Thursday, February 11, 2010

Noah's Compass, by Anne Tyler (2009)


Are we who we are because we can remember our past, or are we who we are despite our recollections? Liam Pennywell, 61, and facing retirement from his school teacher career, is about to deal with the question.

When Liam loses memory of moving into his new apartment, his life is thrown for a turn. In trying to recover his memories, he finds his life, which has been quite solitary from estranged children and wives, is now filling up again as his family reaches out to him. When he meets a professional memory collector, Liam believes he's found a simple way to regain his past. Instead, his life is about to get very complicated!

Very well-written, this slice-of-life story of the singular Liam Pennywell is an easy read with some interesting themes and surprises.

Mr Wroe's Virgins, by Jane Rogers [1991]

Sometimes the plot of a story is enough to carry a reader along, and sometimes the excellence of the writing style is the strong point in a novel. In Jane Roger's book, we are graced with both attributes.

This is one of the most unique and well-written novels I have read in a while. Set in Great Britain in the 1830s, and based in part of the true life of the religious leader, Prophet Wroe, Roger's book begins with Mr Wroe's latest dream prophecy. Mr Wroe, a Christian Israelite, dreams that God has directed him to choose seven virgins from his flock who will come and live with him.

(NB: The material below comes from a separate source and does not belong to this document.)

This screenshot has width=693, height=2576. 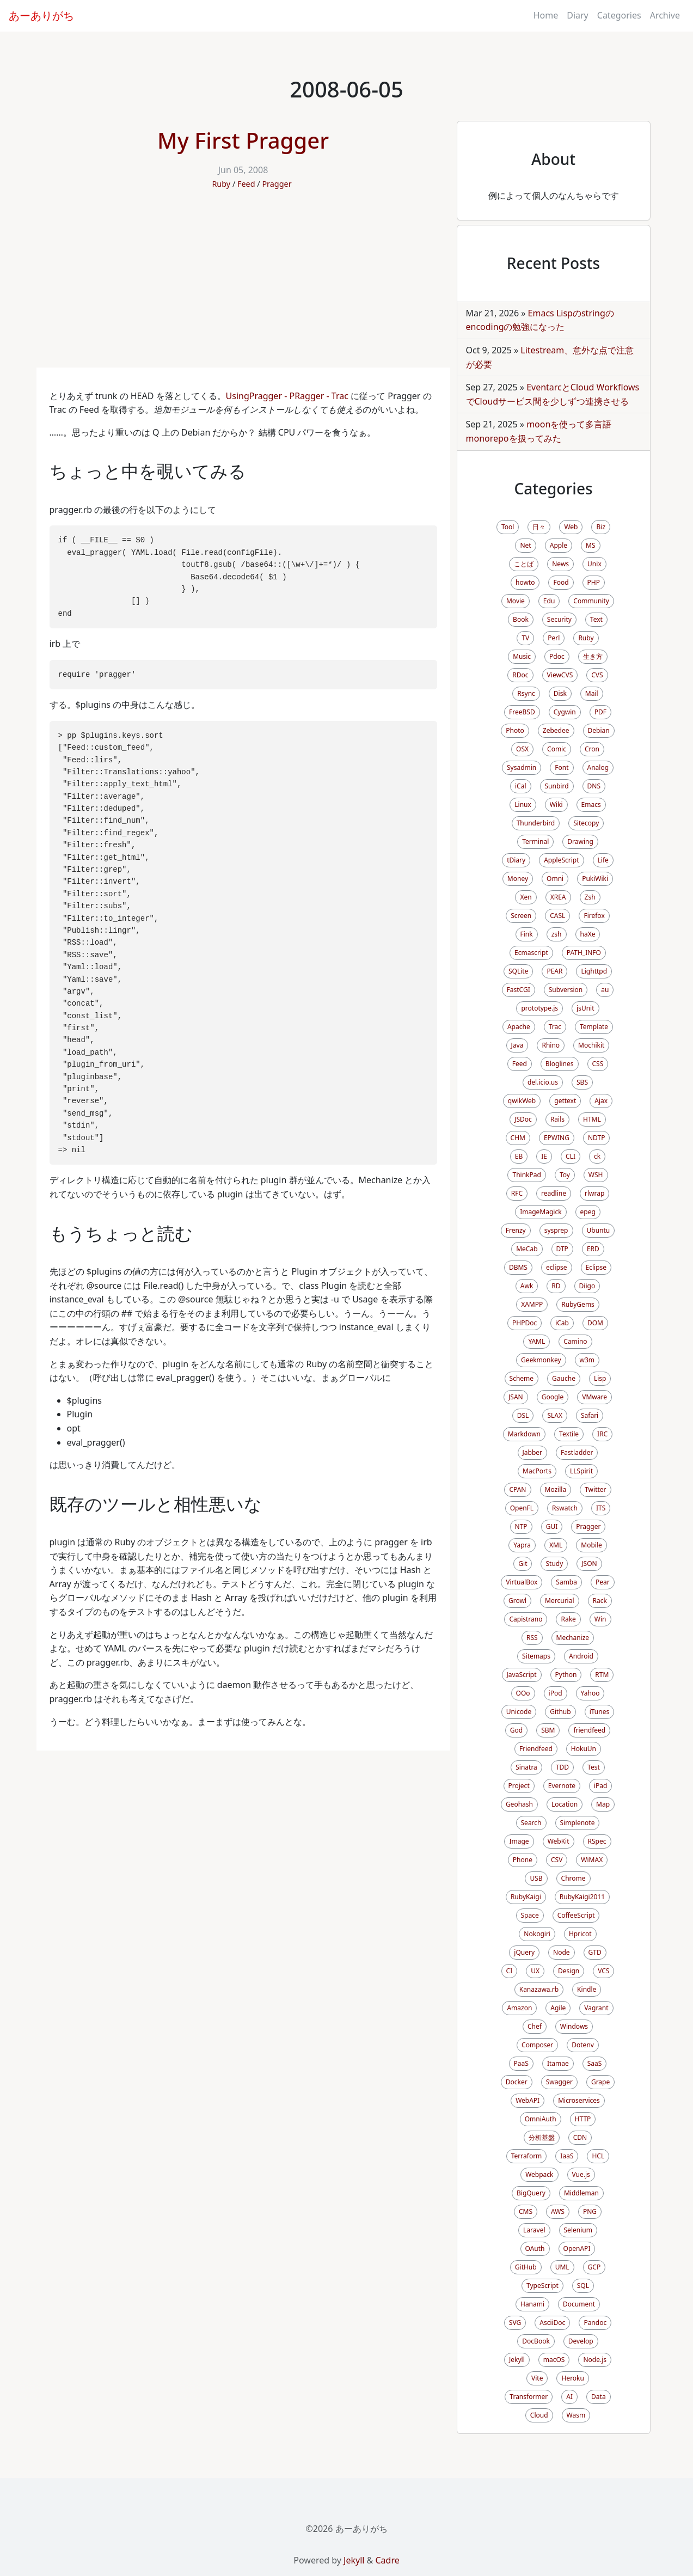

The seven women come from very different backgrounds and circumstances. Each chapter gives us more insight into the wives' earlier lives, their current circumstances and their hopes, if any, for the future. As the inner motivations of religion, sex, and power direct the outward lives of the women, each tries to find some meaning for their new role as one of the great prophet's wives.

Jane Rogers provides a wonderful peak at a time when the communal dreams of the Owen movement were on the rise, the labour movement was starting to organize weavers and spinners, and the world seemed poised on the brink of a new era, or as Prophet Wroe was claiming, the end of the World!